Search the records below for the string "Fotos" and copy each line where it turns up.

┄┄┄┄┄┄┄┄┄┄┄┄┄┄┄┄┄┄┄┄

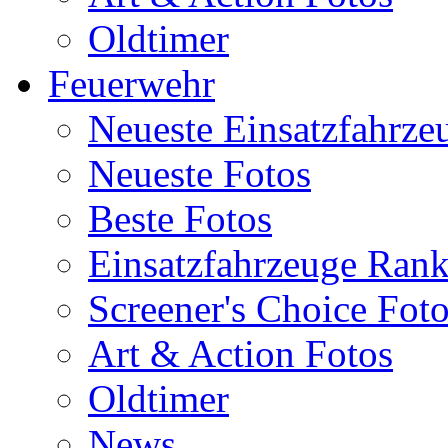
Oldtimer
Feuerwehr
Neueste Einsatzfahrze
Neueste Fotos
Beste Fotos
Einsatzfahrzeuge Ran
Screener's Choice Fot
Art & Action Fotos
Oldtimer
News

┄┄┄┄┄┄┄┄┄┄┄┄┄┄┄┄┄┄┄┄

* Exercise result *
Neueste Fotos
Beste Fotos
Art & Action Fotos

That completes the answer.